Las mejores películas eróticas para encender la lujuria

Publicado originalmente el 10 de enero de 2024. Actualizado el 19 de julio de 2026 con revisión editorial, nuevas fuentes y contexto histórico.
¿Quién no ha sucumbido ante el erotismo? En algún momento de la vida hemos sentido tensión, deseo o atracción sexual hacia otra persona. El cine ha retratado estas sensaciones en películas eróticas que también se acercan al suspenso, el drama, la comedia, la animación y el terror.
Diferenciar una película erótica de una producción pornográfica no siempre es sencillo. El erotismo cinematográfico suele utilizar la sexualidad, la seducción y el desnudo como parte de una historia o de la relación entre sus personajes. En la pornografía, el acto sexual constituye el contenido principal de la obra.
Esto no significa que el cine erótico evite las imágenes explícitas. Algunas películas incluidas en esta lista contienen sexo no simulado, mientras que otras trabajan únicamente con la tensión, la fantasía o el deseo.
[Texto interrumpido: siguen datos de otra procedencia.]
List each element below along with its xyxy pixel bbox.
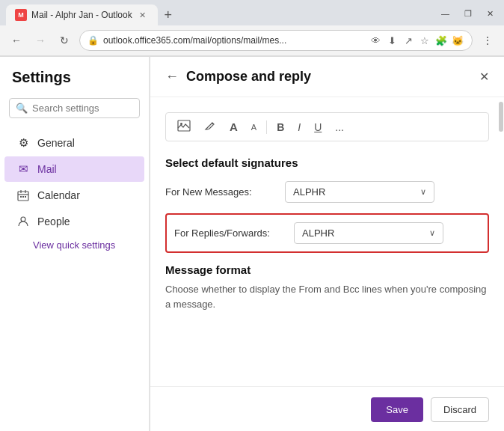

La distinción depende de la función que las escenas cumplen dentro de la narración y también de los criterios de clasificación de cada país.
Para no hacernos pelotas, las películas eróticas son aquellas capaces de provocar sensaciones de intimidad, curiosidad o excitación mediante actos de seducción, relaciones amorosas, fantasías y encuentros sexuales. El cine pornográfico, por su parte, se concentra principalmente en la representación del acto sexual.
Las películas eróticas existen prácticamente desde los primeros años del cine. Sin embargo, producciones como Nueve semanas y media, Bajos instintos y Emmanuelle llevaron el género a públicos masivos y demostraron que el deseo podía mezclarse con historias de crimen, obsesión, matrimonio, violencia y relaciones de poder.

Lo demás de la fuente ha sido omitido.